Eiah Sae, a coffee shop that sits along the quiet Phat Sai street just parallel to Yaowarat Road, is a time capsule, a place almost entirely unchanged since 1927 when it opened. It's a long-standing meeting point and social hub for the older generation of Thai-Chinese in Yaowarat, a place which stubbornly refuses to change in step with a quickly modernising Bangkok.

It's similar to Singapore's charming kopitiam coffee houses. The faded egg-yolk coloured exterior and outdoor tables are kept shady from Bangkok's midday sun by an awning. It's sign, erected in the '80s displays the name in Thai (meaning 'Fortune Incoming') along with an inscription stating "60 years of good coffee".
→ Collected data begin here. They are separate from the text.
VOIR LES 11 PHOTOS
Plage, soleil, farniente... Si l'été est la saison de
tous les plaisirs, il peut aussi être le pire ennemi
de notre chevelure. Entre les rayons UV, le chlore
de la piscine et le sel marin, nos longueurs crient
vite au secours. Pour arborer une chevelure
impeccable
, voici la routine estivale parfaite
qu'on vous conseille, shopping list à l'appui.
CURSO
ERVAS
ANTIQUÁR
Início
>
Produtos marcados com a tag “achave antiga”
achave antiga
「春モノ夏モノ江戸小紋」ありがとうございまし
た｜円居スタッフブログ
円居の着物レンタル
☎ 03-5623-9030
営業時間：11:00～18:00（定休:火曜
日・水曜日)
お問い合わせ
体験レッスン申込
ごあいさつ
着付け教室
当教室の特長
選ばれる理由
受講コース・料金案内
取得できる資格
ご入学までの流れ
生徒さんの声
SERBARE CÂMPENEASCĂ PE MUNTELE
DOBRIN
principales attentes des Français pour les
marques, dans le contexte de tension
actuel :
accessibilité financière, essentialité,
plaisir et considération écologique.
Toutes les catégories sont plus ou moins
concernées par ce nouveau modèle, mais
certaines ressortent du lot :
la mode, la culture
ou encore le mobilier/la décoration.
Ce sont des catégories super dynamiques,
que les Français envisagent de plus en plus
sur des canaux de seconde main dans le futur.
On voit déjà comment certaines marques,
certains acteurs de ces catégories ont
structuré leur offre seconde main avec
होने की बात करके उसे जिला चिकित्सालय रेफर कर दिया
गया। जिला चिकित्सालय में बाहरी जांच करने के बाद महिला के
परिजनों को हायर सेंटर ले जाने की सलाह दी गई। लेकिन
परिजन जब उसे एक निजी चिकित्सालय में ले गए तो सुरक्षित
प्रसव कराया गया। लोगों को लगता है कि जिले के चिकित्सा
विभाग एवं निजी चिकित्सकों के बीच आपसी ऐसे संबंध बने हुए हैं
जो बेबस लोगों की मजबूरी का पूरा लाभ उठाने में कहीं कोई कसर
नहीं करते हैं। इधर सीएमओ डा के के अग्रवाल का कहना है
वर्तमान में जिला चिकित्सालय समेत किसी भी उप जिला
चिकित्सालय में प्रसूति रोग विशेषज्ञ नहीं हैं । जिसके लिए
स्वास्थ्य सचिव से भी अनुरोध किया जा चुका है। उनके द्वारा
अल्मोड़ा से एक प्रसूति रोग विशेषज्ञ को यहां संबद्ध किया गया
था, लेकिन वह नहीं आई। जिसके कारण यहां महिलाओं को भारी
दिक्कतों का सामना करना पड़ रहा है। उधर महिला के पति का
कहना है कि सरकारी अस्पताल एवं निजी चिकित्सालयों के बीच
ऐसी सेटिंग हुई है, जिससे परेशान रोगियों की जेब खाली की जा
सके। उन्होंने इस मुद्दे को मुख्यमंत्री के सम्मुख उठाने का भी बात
Old Thai-Chinese men take up the wooden tables playing cards, chain smoking or sitting cross-legged reading the paper below framed photos of the king and paintings of old Bangkok. It's an atmospheric place to linger through the hot days or stop for a quick caffeine pitstop.

Eiah Sae may be a coffee house, but don't expect them to keep up with Bangkok's current coffee trends. They'll be no flat white or macchiato here. Just strong dark coffee sweetened with condensed milk and brewed in a sock filter. Anything else would be shunned among their elderly clientele.

While I'd urge you to try the coffee, there are several other drinks on the menu - Thai milk tea, black tea, refreshing lemon iced tea and a traditional coffee tea blend called nor kao.

The fourth generation coffee house is one of the last bastions of old Bangkok. The clientele are ageing, but if Eiah Sae can resist the urge to change (and it seems to be just fine), it will surely be discovered by a new generation of Bangkokians in the future.

What to order

Customers come to Eiah Sae for the hot sweetened coffee, but other options include hot milk, Ovaltine, hot lemon tea, black tea and cocoa along with several refreshing cold drinks.

The food menu is even shorter. Thick slices of white bread toasted over a grill and slathered with condensed milk or kaya, a house-made coconut, palm sugar and egg jam. Or there's the more unusual toast topping - nam prik pao moo, a chilli paste with sweet pork. Like their Singapore or Malaysian relatives, there's also traditional kai luek, soft boiled eggs dotted with soy sauce.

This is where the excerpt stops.